I planted my feet against the wind and stared into my wife's face. We’d grown up in the same church. When my father hanged himself, it was only her what never backed away.
My grandparents loved her as their own, and when we had our boy, she insisted on calling him William Floyd, after my grandpa and me.
Farming is hard on small families, and thoughts of easier lives prey upon the mind. That'd been especially true of late with a private offer made to buy the land and everything on it, but this land was my blood.
Grandpa's only son left him only me, and for years it seemed fated I'd have one child, too. Then all that changed. Ruby carried our second child low. If I remembered grandma's lore a’right, that meant it was a boy.

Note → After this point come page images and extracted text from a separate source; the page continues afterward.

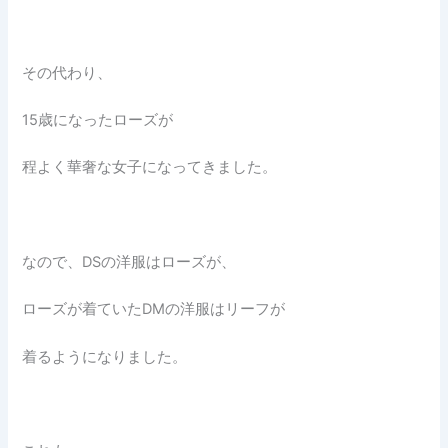
その代わり、
15歳になったローズが
程よく華奢な女子になってきました。
なので、DSの洋服はローズが、
ローズが着ていたDMの洋服はリーフが
着るようになりました。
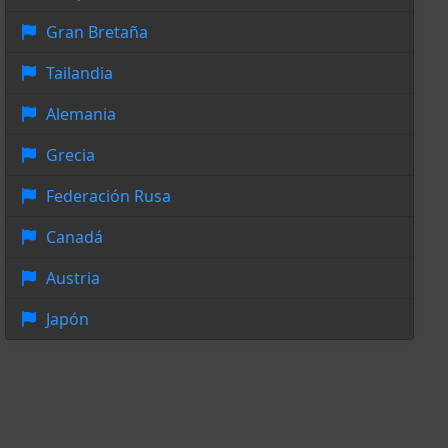
Gran Bretaña
Tailandia
Alemania
Grecia
Federación Rusa
Canadá
Austria
Japón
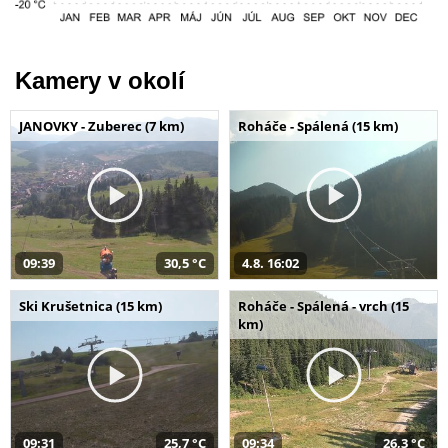
Kamery v okolí
JANOVKY - Zuberec (7 km)
Roháče - Spálená (15 km)
09:39
30,5 °C
4.8. 16:02
Ski Krušetnica (15 km)
Roháče - Spálená - vrch (15
km)
09:31
25,7 °C
09:34
26,3 °C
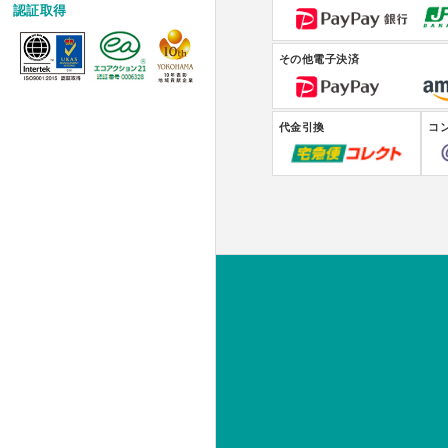
認証取得
その他電子決済
代金引換
コ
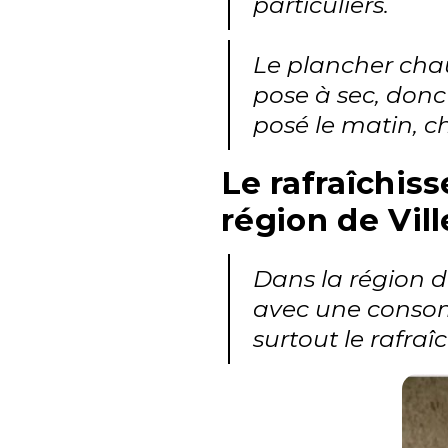
particuliers.
Le plancher chau
pose à sec, donc
posé le matin, ch
Le rafraîchis
région de
Vil
Dans la région 
avec une consomm
surtout le rafra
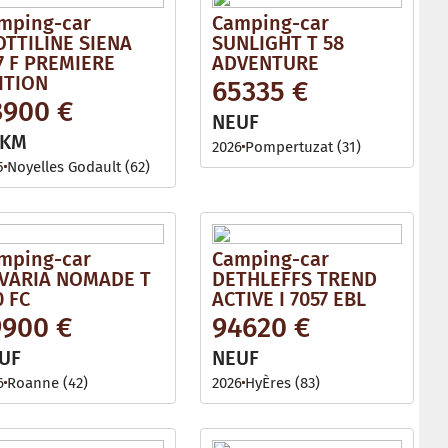
mping-car
Camping-car
OTTILINE SIENA
SUNLIGHT T 58
7 F PREMIERE
ADVENTURE
ITION
65335 €
3900 €
NEUF
 KM
2026
Pompertuzat (31)
5
Noyelles Godault (62)
mping-car
Camping-car
VARIA NOMADE T
DETHLEFFS TREND
0 FC
ACTIVE I 7057 EBL
9900 €
94620 €
UF
NEUF
6
Roanne (42)
2026
HyÈres (83)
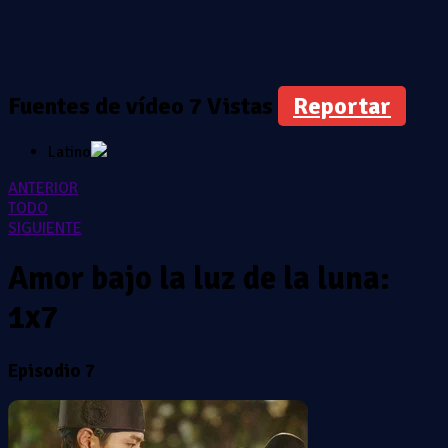
Fuentes de vídeo
7 Vistas
Reportar
Latino
ANTERIOR
TODO
SIGUIENTE
Amor bajo la luz de la luna:
1x7
Episodio 7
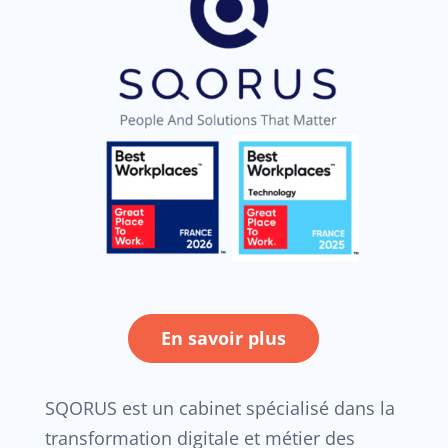
En savoir plus
SQORUS est un cabinet spécialisé dans la
transformation digitale et métier des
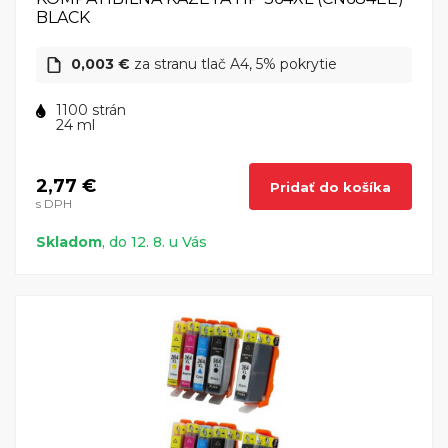
BLACK
0,003 €
za stranu tlač A4, 5% pokrytie
1100 strán
24 ml
2,77 €
Pridať do košíka
s DPH
Skladom
, do 12. 8. u Vás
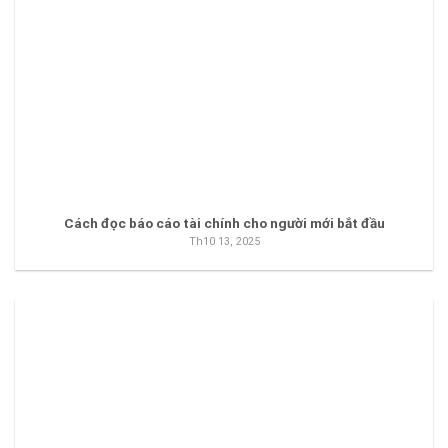
Cách đọc báo cáo tài chính cho người mới bắt đầu
Th10 13, 2025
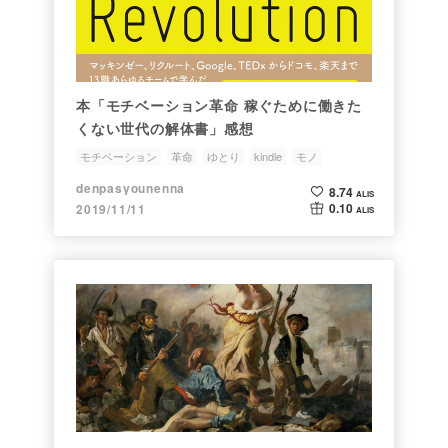
本「モチベーション革命 稼ぐために働きた
くない世代の解体書」感想
モチベーション
革命
ゆとり
kindle
モノ
denpasyounenna
8.74
ALIS
0.10
2019/11/11
ALIS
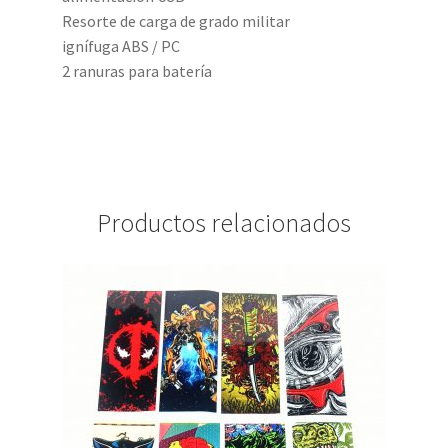
Resorte de carga de grado militar
ignífuga ABS / PC
2 ranuras para batería
Productos relacionados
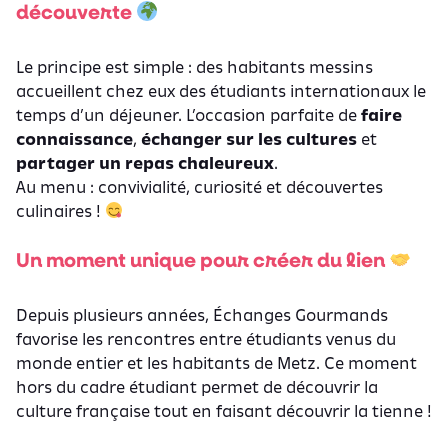
découverte
Le principe est simple : des habitants messins
accueillent chez eux des étudiants internationaux le
temps d’un déjeuner. L’occasion parfaite de
faire
connaissance
,
échanger sur les cultures
et
partager un repas chaleureux
.
Au menu : convivialité, curiosité et découvertes
culinaires !
Un moment unique pour créer du lien
Depuis plusieurs années, Échanges Gourmands
favorise les rencontres entre étudiants venus du
monde entier et les habitants de Metz. Ce moment
hors du cadre étudiant permet de découvrir la
culture française tout en faisant découvrir la tienne !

Ruby stood in the doorway with her belly as big as the day I died. Her cheeks were rosy and full.
Beyond the coop, the fire crackled, and the burn pile shifted, revealing the charred frame of a crib. Ruby drew closer, her hand clutched to her chest. A wooden dog smoldered among the ash. I'd carved that dog for our unborn son. Ruby looked back to the house, where the crib and the toy should have been, in a room freshly painted.
With a wind-fueled cry, leaves of skin and blood flowed around me. They lifted me off the ground and over the house and into the woods to the bend in the creek where I slipped into a cluster of green-leafed branches.
My son worked the bolt of his rifle and lowered it again to aim. I lay in a pool of blood, wheezing for air and bubbling curses.
His eyes narrowed. His knuckles whitened, but Ruby's voice echoed through the treetops, calling us home.
He answered her back, and, when the sounds had rippled into silence, he faced me. “Don't you worry. I've got plenty left for her. One last hunt on Chester land.”
He squeezed the trigger.
High above, I clung to my anger and pain.
He walked to the house, reloading as he went, but at the edge of the fields he stopped and looked back, like he'd heard me in the trees. I reached out an arm the color of autumn but couldn't break through to touch him. The film between his world and mine stretched. It grew thin in places, and I clawed, breaking off filaments of space beneath my fingernails. The scent of his world filled my nostrils.
But I lacked the rage needed for breaking through. All the sorrow and pain that welled within me meant nothing against that veil. I looked past my boy, to the house and the fire where Ruby stood, and my son turned toward his mother.